Le texte de cette page a été corrigé et est conforme au fac-similé.
190
LA TENTATION DE SAINT ANTOINE
UNE DÉESSE, debout sur un globe d’argent, coiffée de fleurs d’où sortent des rayons, et revêtue d’une écharpe où sont peints des animaux. Un collier de diamants, qui fait trois tours à son col, passe sur ses poignets et se rattache à ses talons. De ses seins cerclés de bracelets d’or, il jaillit du lait.

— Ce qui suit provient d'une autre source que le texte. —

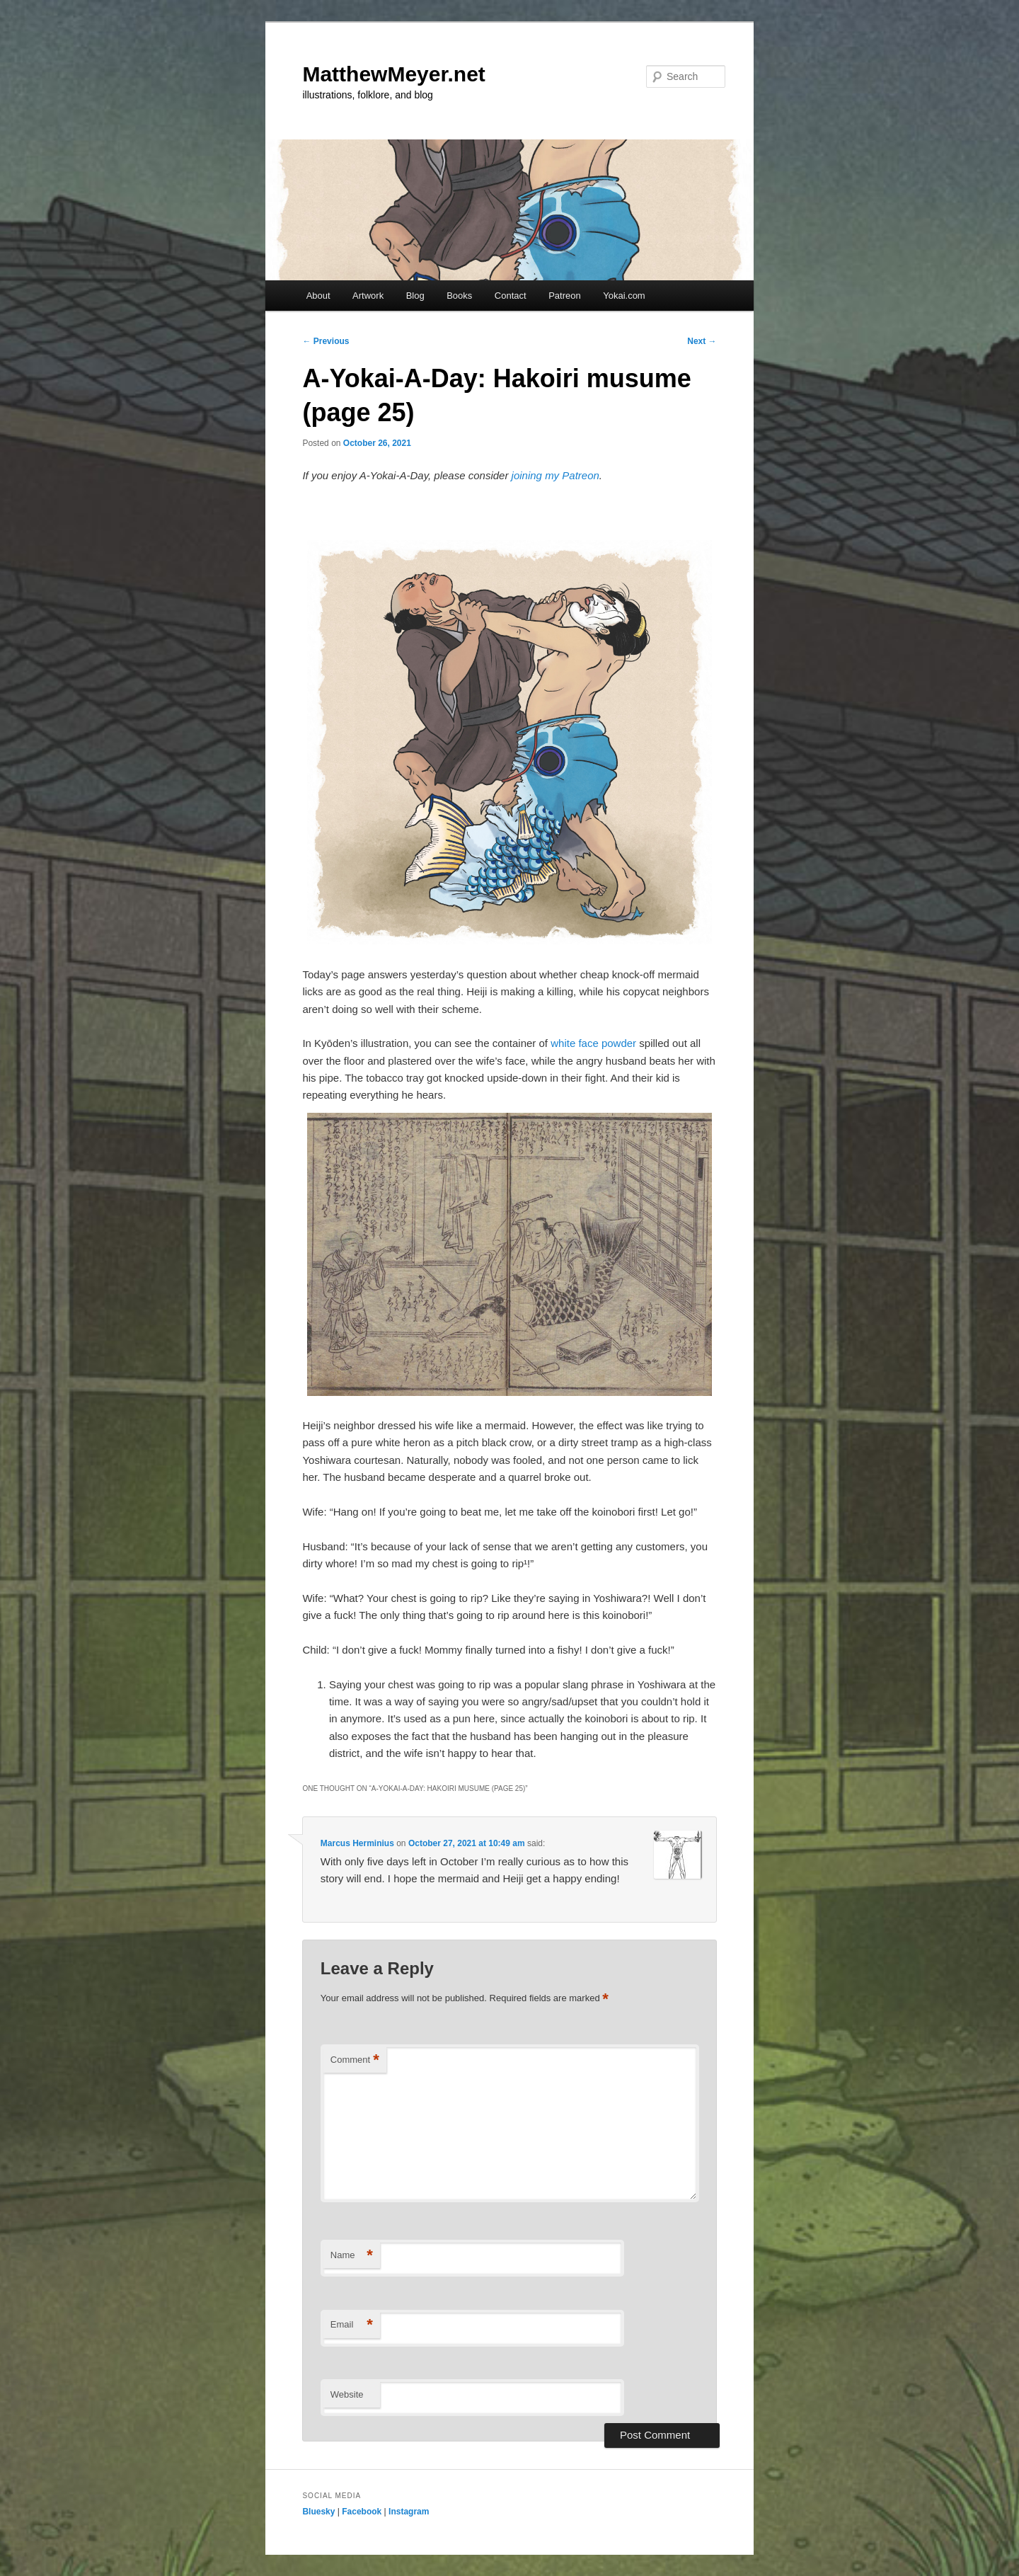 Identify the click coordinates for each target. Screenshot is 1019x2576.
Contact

De prairies en prairies, de sphères en sphères, de cieux en cieux, j’ai fui. Je suis pourtant la richesse des âmes, la sève des arbres, la couleur du lotus, le flot tiède, l’épi mur, la déesse aux longs sourires, qui bâille dans la gueule des vaches et se baigne dans la rosée.

Ah ! j’ai trop cueilli de fleurs, ma tête est étourdie.

Son voile s’envole. Elle court après.


Saint Antoine a passé le bras pour le saisir, mais apparaît :
UN DIEU tout bleu, à tête de sanglier, avec des boucles d’oreilles et tenant dans ses quatre mains un lotus, une conque, un cercle et un sceptre.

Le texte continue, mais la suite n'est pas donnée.